Late last year the tenant found herself in financial trouble. She was renting a Mount Cook property on a fixed term until June 28, this year.
She applied to break the tenancy and received a letter from the property manager saying the owner had agreed to the early termination. It set out terms including payment of rent until a new tenant was found.
By agreement the tenant advertised the premises. She received about 20 applications, which she forwarded to the manager. She also found another rental and entered into a tenancy from February 18, this year.
Her world then fell apart. It emerged the landlord had not agreed to the tenancy break. The manager had just anticipated he would.

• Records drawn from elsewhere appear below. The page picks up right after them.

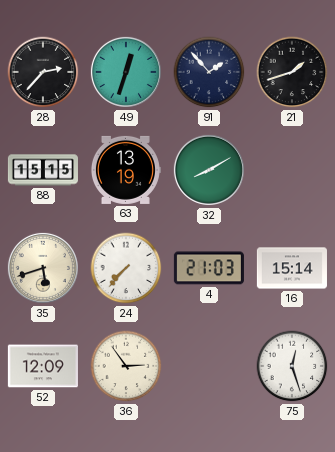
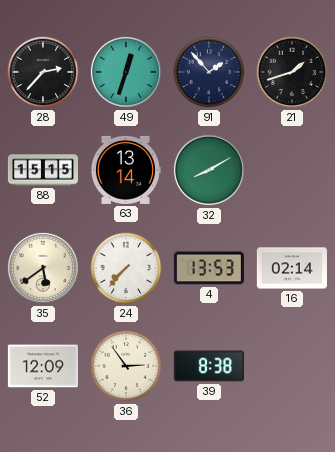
63: 13:19 -> 13:14
35: 5:42 -> 5:39
4: 21:03 -> 13:53
16: 15:14 -> 02:14
39: none -> 8:38
75: 12:27 -> none
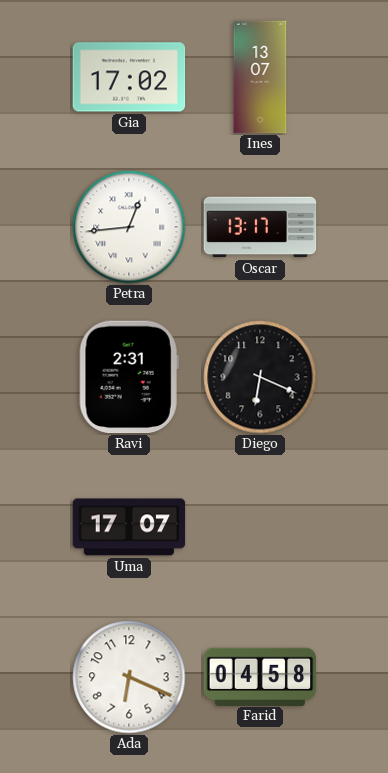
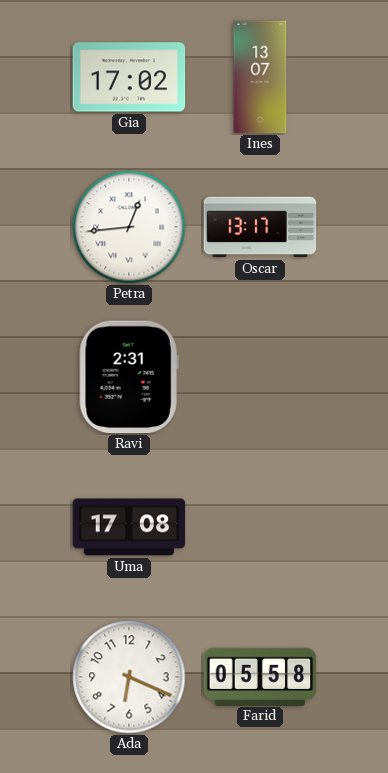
Diego: 6:19 -> none
Uma: 17:07 -> 17:08
Farid: 04:58 -> 05:58
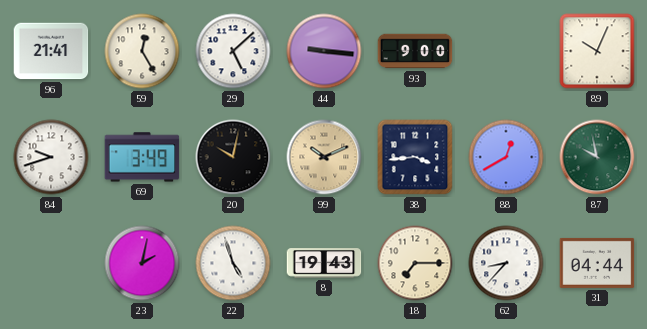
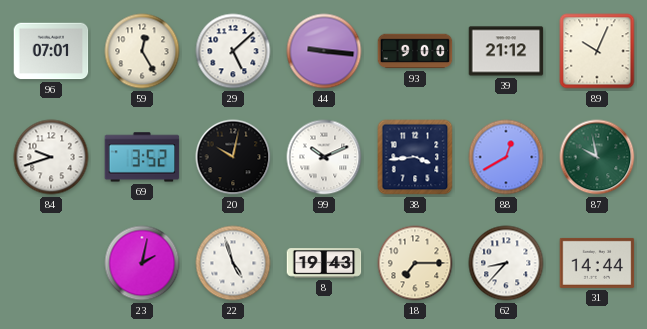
96: 21:41 -> 07:01
39: none -> 21:12
69: 3:49 -> 3:52
99 dial: champagne -> white
31: 04:44 -> 14:44
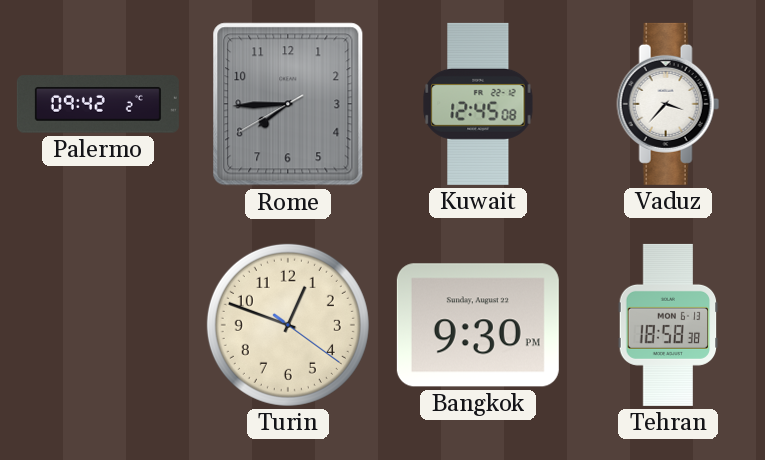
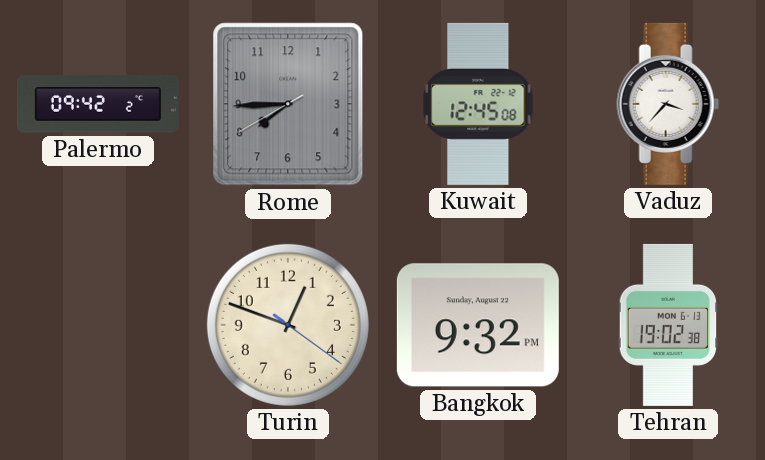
Bangkok: 9:30 -> 9:32
Tehran: 18:58 -> 19:02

As a result, the applications from prospective new tenants for the premises were not processed and she had to keep paying rent.
What the law says
The tribunal in its decision says the manager’s advice to the tenant amounted in law to a misrepresentation.
On that basis the tenant would be entitled to cancel the agreement under section 37 of the Contract and Commercial Law Act.
However, the tribunal says that does not achieve what the tenant wants as it would only result in cancellation of the break agreement.
It pointed out the law of agency applies. A representation by an agent (manager) acting within its actual, ostensible or apparent authority is binding on the principal (landlord).
Experience in the tribunal, the decision says, is that these matters are commonly handled by managers, rather than owners. It is reasonable for a tenant to accept a representation of authority in that regard from a manager. It is consistent with general principles of law relating to the matter, and it is certainly in accordance with the substantial merits and justice.
But again, this only gets the tenant so far, says the tribunal. Accepting the landlord is obliged to allow the tenant to break the tenancy, in return the tenant is liable for rent until another tenant is found. That is common practice.
While at the time of hearing another tenant had not been found, the tribunal found the reason was not a lack of interest but that the manager had done nothing since becoming aware the landlord did not agree to the break.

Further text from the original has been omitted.